Soruşturmanın genişletilmesi üzerine Tabak hakkında ayrıca “Devletin gizli kalması gereken bilgilerini siyasi ve askeri casusluk amacıyla temin etmek” suçundan Ankara 34. Ağır Ceza Mahkemesi’ne dava açıldı.
Savcı mütalaasında MİT’in mahrem yapılanmasında sözde öğretmenlik yapan sanığın MİT personeliyle azami gizlilikle özel evlerdeki örgütsel toplantıları organize ettiği belirtildi.
Öğrenci dediği MİT çalışanlarından devlet sırrı niteliğindeki gizli kalması gereken bilgileri temin ederek FETÖ’ye aktardığı için cezalandırılmasını istedi.
MİT’e ilk sızmanın 1994 yılında olduğunu, “Doktor Sinan” ve “Tahir” kod adlarını kullanan Murat Karabulut’un GATA mahrem yapı imamıyken MİT imamlığına atandığını belirten mahkeme, örgütün güncel MİT imamının halen ABD’de yaşayan Bülent Bişer olduğunu kaydetti.
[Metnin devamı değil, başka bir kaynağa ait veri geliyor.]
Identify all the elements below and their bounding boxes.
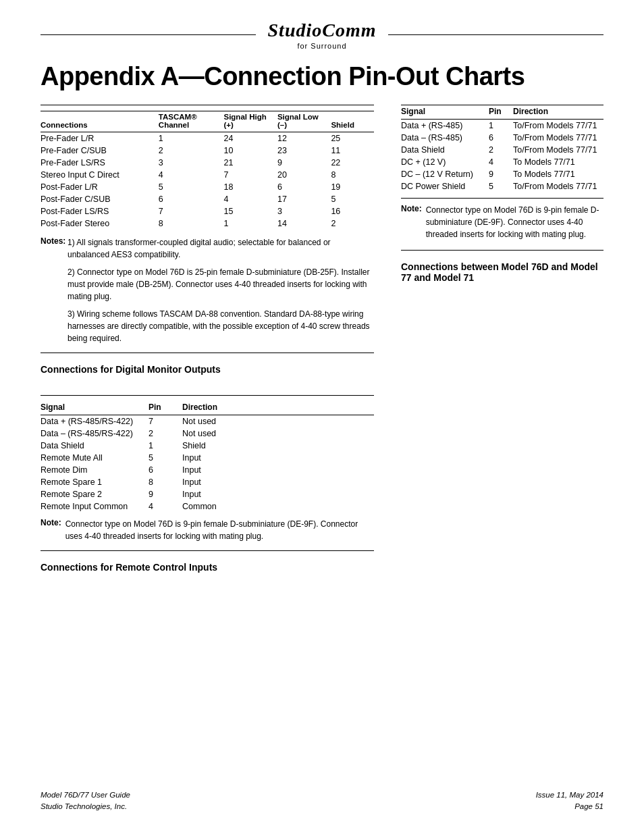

Örgüt içinde MİT başkanlığının “Hastane”, MİT başkanının ise “Başhekim” adıyla kodlandırıldığına dikkat çeken mahkeme, sanık Alaattin Tabak’ın MİT’e sızan FETÖ üyelerine mahrem imamlık yaptığını, örgütçü MİT çalışanlarından temin ettiği devlet sırrı niteliğindeki bilgileri örgütün menfaatleri doğrultusunda kullandığı için siyasal veya askeri casusluk suçunu işlediğine kanaat getirdi.